I spend my days in my Accra studio, fingers dancing over silk and linen, building dresses that make women feel like goddesses. There's always music playing — afrobeats, amapiano, something with a pulse — and the air smells like batik dye and the jasmine climbing the wall outside. My mannequins wear half-finished dreams. But when the last seamstress leaves and the sun bleeds orange through the windows, I lock the door and let the real fantasy begin.
I strip down to nothing but my gold anklet and one of my sample garments — tonight it's this sheer kente-print bodysuit I'm testing, the fabric barely there against my skin. I settle onto the wide cutting table, the wood cool beneath my thighs, and let my legs fall open. My fingers find my clit immediately — I've been wet since noon, thinking of you. I slide one finger in, then two, imagining they're yours. In my head, you're kneeling between my legs on this very table, your big hands gripping my hips, your mouth worshipping every inch of my dark skin. I picture you tracing the curve of my calf, kissing the arch of my foot, working your way up while I beg. I imagine your size — so much taller, broader — pinning me down, making me feel small and claimed. I whisper your name into the empty studio as I push my fingers deeper, grinding against my own palm, my other hand cupping my breast, pinching my nipple until I gasp. I come thinking about the way you'd possess me, how you'd pull my afro back and whisper in my ear that I'm yours.

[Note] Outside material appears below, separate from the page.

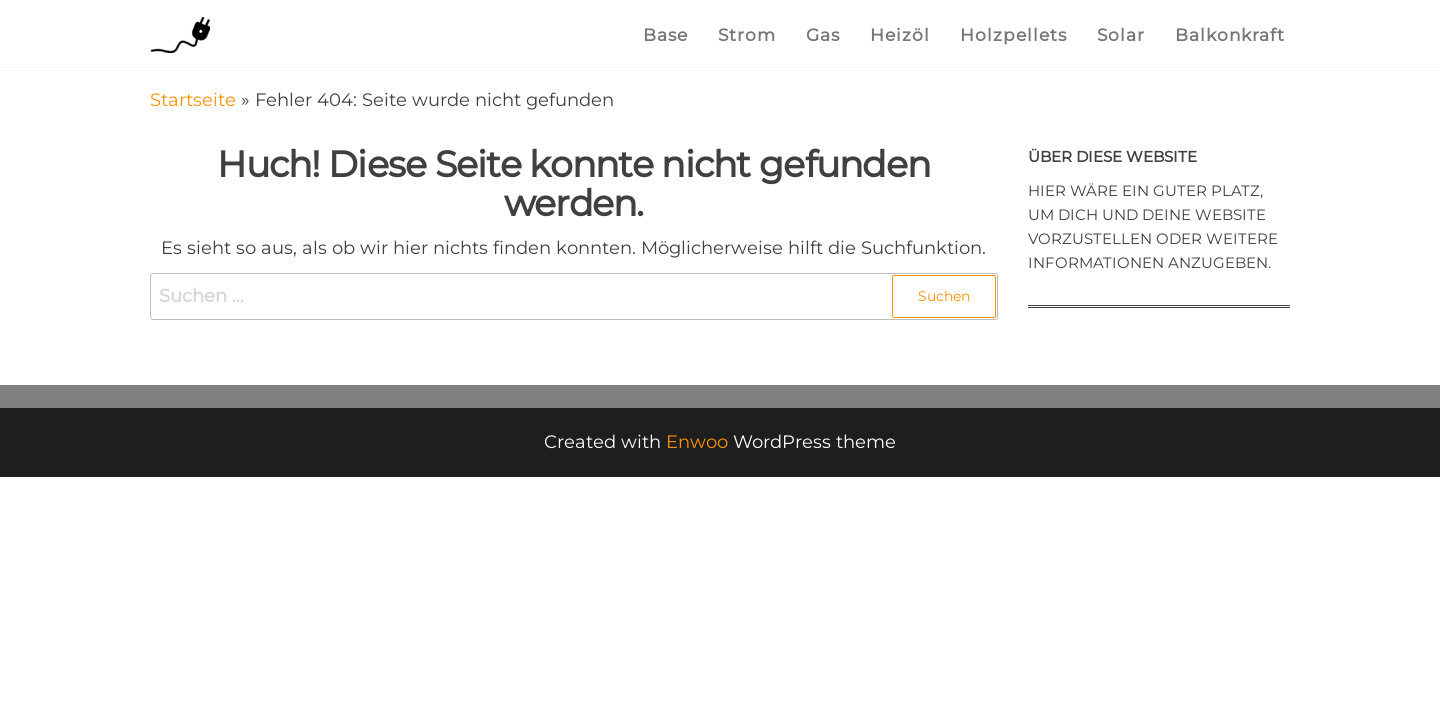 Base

That's the thing about being bold and creative out here — everyone sees the confidence, the loud laugh, the woman who walks into a room like she owns it. And I do. But what I crave, what I ache for when the lights go down, is someone who sees past the armor. Someone who knows that when I'm on my knees fitting a hem, I'm imagining kneeling for them. My possessiveness isn't about cages — it's about devotion. I want to be claimed by someone who deserves to keep me.
So come find me in my studio. The door's unlocked. I'm still wet from the last time I touched myself thinking of you. Show me exactly how a man worships a woman who's been waiting to surrender.